Alluxio / alluxio

Alluxio, data orchestration for analytics and machine learning in the cloud
https://www.alluxio.io
Apache License 2.0
6.87k stars 2.94k forks source link

Alluxio Proxy hangs up #17308

Open Haoning-Sun opened 1 year ago

Haoning-Sun commented 1 year ago

Alluxio Version: 2.7.1

Describe the bug Service hangs up when uploading large number of files. Because when writing a file, the BlockWorkerClient resource will be applied for when the OutputStream is created, and the BlockWorkerClient may also be applied for during the writing process. If all the writing threads only create OutputStream, and there is no BlockWorkerClient in the client pool to obtain when writing files, the writing threads are all waiting for available clients and cannot exit.

To Reproduce

Expected behavior Can upload files.

Urgency It can be fixed temporarily by increasing alluxio.user.block.worker.client.pool.max.
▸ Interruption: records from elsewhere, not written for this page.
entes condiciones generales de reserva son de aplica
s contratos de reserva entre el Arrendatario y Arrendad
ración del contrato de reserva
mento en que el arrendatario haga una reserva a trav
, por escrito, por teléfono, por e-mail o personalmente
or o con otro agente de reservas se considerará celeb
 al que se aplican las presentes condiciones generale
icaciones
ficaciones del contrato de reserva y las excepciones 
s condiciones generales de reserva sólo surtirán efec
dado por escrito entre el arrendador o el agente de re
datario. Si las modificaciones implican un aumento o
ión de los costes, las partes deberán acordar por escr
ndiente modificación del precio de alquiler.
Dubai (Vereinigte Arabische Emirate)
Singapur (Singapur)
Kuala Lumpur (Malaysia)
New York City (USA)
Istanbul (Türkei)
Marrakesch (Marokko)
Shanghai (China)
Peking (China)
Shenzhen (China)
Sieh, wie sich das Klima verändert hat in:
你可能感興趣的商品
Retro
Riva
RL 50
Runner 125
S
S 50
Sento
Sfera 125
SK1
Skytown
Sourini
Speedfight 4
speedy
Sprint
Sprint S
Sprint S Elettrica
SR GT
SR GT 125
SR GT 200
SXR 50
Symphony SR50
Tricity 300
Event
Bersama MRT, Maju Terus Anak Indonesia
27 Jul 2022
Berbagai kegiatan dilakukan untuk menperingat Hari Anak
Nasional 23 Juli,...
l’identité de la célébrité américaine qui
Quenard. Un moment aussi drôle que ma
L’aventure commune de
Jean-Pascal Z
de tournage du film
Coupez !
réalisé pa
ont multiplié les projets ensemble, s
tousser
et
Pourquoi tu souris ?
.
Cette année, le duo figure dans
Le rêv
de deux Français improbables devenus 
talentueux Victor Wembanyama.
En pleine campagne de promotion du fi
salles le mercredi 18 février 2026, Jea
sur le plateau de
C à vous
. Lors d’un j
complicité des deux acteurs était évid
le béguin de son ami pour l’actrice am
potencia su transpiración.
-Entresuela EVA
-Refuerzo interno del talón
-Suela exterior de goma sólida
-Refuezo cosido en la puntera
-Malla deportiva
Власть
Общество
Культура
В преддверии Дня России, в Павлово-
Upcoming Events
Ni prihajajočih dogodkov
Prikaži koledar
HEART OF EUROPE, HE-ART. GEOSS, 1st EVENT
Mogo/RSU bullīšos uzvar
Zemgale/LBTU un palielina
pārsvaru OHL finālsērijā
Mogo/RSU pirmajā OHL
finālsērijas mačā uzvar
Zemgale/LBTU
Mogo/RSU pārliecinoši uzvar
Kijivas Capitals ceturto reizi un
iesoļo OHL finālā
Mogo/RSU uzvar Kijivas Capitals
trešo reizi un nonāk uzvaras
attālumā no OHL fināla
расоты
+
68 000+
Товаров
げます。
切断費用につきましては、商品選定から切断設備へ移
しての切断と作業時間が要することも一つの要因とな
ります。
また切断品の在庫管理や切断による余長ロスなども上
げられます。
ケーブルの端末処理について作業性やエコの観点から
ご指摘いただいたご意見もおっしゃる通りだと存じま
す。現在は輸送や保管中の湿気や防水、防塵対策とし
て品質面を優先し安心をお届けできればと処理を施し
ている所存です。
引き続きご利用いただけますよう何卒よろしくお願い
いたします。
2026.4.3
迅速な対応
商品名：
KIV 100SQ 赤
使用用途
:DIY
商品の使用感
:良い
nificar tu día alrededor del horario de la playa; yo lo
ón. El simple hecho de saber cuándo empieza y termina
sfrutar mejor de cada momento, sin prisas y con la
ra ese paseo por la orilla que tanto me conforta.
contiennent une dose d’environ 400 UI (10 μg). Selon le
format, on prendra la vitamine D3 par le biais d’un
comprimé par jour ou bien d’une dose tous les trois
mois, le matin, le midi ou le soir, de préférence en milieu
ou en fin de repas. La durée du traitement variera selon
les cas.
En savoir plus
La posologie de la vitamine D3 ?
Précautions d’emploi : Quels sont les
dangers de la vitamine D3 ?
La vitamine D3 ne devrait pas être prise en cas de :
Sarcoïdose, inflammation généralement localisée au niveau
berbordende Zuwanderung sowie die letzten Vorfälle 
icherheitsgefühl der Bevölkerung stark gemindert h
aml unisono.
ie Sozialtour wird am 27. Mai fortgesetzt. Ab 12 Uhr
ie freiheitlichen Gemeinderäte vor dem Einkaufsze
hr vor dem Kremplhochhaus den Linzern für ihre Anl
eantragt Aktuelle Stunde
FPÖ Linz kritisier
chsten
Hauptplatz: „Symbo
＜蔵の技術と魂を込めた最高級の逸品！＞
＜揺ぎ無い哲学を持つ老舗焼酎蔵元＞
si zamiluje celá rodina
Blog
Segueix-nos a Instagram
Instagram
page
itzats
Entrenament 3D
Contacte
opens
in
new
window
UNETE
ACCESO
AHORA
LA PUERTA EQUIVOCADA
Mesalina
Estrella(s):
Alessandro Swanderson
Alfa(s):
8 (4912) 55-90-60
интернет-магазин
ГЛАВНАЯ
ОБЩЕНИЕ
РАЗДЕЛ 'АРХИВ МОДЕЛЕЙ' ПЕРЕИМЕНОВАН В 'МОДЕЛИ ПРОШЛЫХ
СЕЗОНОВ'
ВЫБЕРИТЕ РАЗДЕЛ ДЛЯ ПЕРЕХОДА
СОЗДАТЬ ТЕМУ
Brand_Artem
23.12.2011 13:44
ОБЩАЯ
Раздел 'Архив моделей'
Are you planning to fix it Thinking about how to apply for all client resources at once.

Additional context The state of most threads is TIMED_WAITING and they are block at DynamicResourcePool.acquire

"qtp293002476-1570434" #1570434 prio=5 os_prio=0 tid=0x0000562008d6b800 nid=0x4e504 waiting on condition [0x00007fa8c2fd8000]
   java.lang.Thread.State: TIMED_WAITING (parking)
        at sun.misc.Unsafe.park(Native Method)
        - parking to wait for  <0x0000000371847a80> (a java.util.concurrent.locks.AbstractQueuedSynchronizer$ConditionObject)
        at java.util.concurrent.locks.LockSupport.parkNanos(LockSupport.java:215)
        at java.util.concurrent.locks.AbstractQueuedSynchronizer$ConditionObject.await(AbstractQueuedSynchronizer.java:2163)
        at alluxio.resource.DynamicResourcePool.acquire(DynamicResourcePool.java:345)
        at alluxio.resource.DynamicResourcePool.acquire(DynamicResourcePool.java:292)
        at alluxio.client.file.FileSystemContext.acquireBlockWorkerClientInternal(FileSystemContext.java:551)
        at alluxio.client.file.FileSystemContext.acquireBlockWorkerClient(FileSystemContext.java:529)
        at alluxio.client.block.stream.GrpcDataWriter.create(GrpcDataWriter.java:97)
        at alluxio.client.block.stream.DataWriter$Factory.create(DataWriter.java:94)
        at alluxio.client.block.stream.BlockOutStream.createReplicatedBlockOutStream(BlockOutStream.java:97)
        at alluxio.client.block.AlluxioBlockStore.getOutStream(AlluxioBlockStore.java:371)
        at alluxio.client.file.AlluxioFileOutStream.getNextBlock(AlluxioFileOutStream.java:301)
        at alluxio.client.file.AlluxioFileOutStream.writeInternal(AlluxioFileOutStream.java:267)
        at alluxio.client.file.AlluxioFileOutStream.write(AlluxioFileOutStream.java:234)
        at java.security.DigestOutputStream.write(DigestOutputStream.java:145)
        at com.google.common.io.ByteStreams.copy(ByteStreams.java:116)
        at alluxio.proxy.s3.S3RestServiceHandler.lambda$createObjectOrUploadPart$12(S3RestServiceHandler.java:983)
        at alluxio.proxy.s3.S3RestServiceHandler$$Lambda$712/154007767.call(Unknown Source)
        at alluxio.proxy.s3.S3RestUtils.call(S3RestUtils.java:100)
        at alluxio.proxy.s3.S3RestServiceHandler.createObjectOrUploadPart(S3RestServiceHandler.java:819)
        at sun.reflect.GeneratedMethodAccessor85.invoke(Unknown Source)
        at sun.reflect.DelegatingMethodAccessorImpl.invoke(DelegatingMethodAccessorImpl.java:43)
        at java.lang.reflect.Method.invoke(Method.java:498).
yyongycy commented 1 year ago

wondering if the s3 proxy * number of replica <= number of max client pool size works?

Haoning-Sun commented 1 year ago

wondering if the s3 proxy * number of replica <= number of max client pool size works?

It may be ralated to #17164. I have migrated this code. And I have paid attention to the impact of the number of threads and the number of clients. It would be better to be able to apply for all resources at once.

github-actions[bot] commented 1 year ago

This issue has been automatically marked as stale because it has not had recent activity. It will be closed in two weeks if no further activity occurs. Thank you for your contributions.